Problem to solve ::
Keep the images out while you set down the data exactly.

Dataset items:
┄┄┄┄┄┄┄┄┄┄
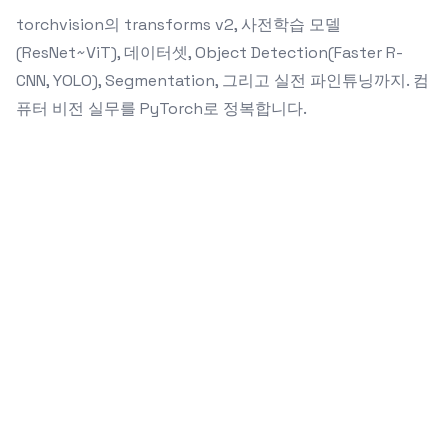
torchvision의 transforms v2, 사전학습 모델
(ResNet~ViT), 데이터셋, Object Detection(Faster R-
CNN, YOLO), Segmentation, 그리고 실전 파인튜닝까지. 컴
퓨터 비전 실무를 PyTorch로 정복합니다.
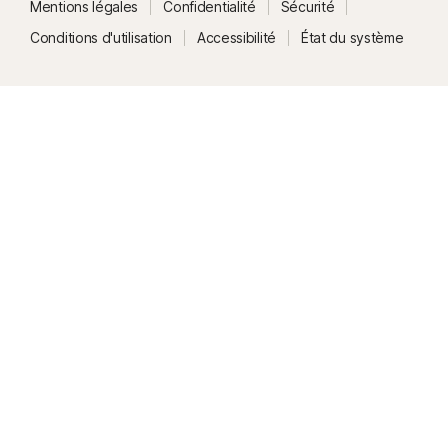
Mentions légales
Confidentialité
Sécurité
Conditions d'utilisation
Accessibilité
État du système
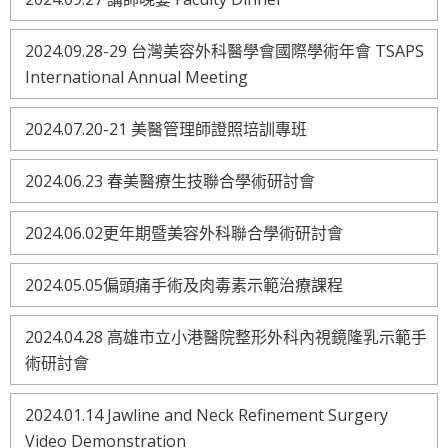
2024.09.28-29 台灣美容外科醫學會國際學術年會 TSAPS
International Annual Meeting
2024.07.20-21 美醫管理師證照培訓專班
2024.06.23 春美醫療生技聯合學術研討會
2024.06.02更年期暨美容外科聯合學術研討會
2024.05.05偏頭痛手術及肉毒素示範治療課程
2024.04.28 高雄市立小港醫院整形外科內視鏡隆乳示範手
術研討會
2024.01.14 Jawline and Neck Refinement Surgery
Video Demonstration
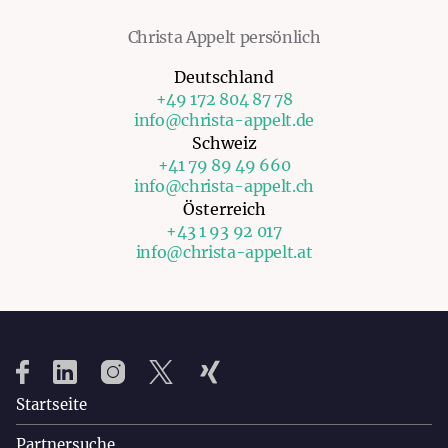
Christa Appelt persönlich
Deutschland
+49 172 804 87 78
info@christa-appelt.de
Schweiz
+41 79 89 49 660
info@christa-appelt.ch
Österreich
+43 1 93 92 017
info@christa-appelt.at
Startseite
Partnersuche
┄┄┄┄┄┄┄┄┄┄
Output of the task ::
torchvision의 transforms v2, 사전학습 모델
(ResNet~ViT), 데이터셋, Object Detection(Faster R-
CNN, YOLO), Segmentation, 그리고 실전 파인튜닝까지. 컴
퓨터 비전 실무를 PyTorch로 정복합니다.
Mentions légales
Confidentialité
Sécurité
Conditions d'utilisation
Accessibilité
État du système
2024.09.28-29 台灣美容外科醫學會國際學術年會 TSAPS
International Annual Meeting
2024.07.20-21 美醫管理師證照培訓專班
2024.06.23 春美醫療生技聯合學術研討會
2024.06.02更年期暨美容外科聯合學術研討會
2024.05.05偏頭痛手術及肉毒素示範治療課程
2024.04.28 高雄市立小港醫院整形外科內視鏡隆乳示範手
術研討會
2024.01.14 Jawline and Neck Refinement Surgery
Video Demonstration
Christa Appelt persönlich
Deutschland
+49 172 804 87 78
info@christa-appelt.de
Schweiz
+41 79 89 49 660
info@christa-appelt.ch
Österreich
+43 1 93 92 017
info@christa-appelt.at
Startseite
Partnersuche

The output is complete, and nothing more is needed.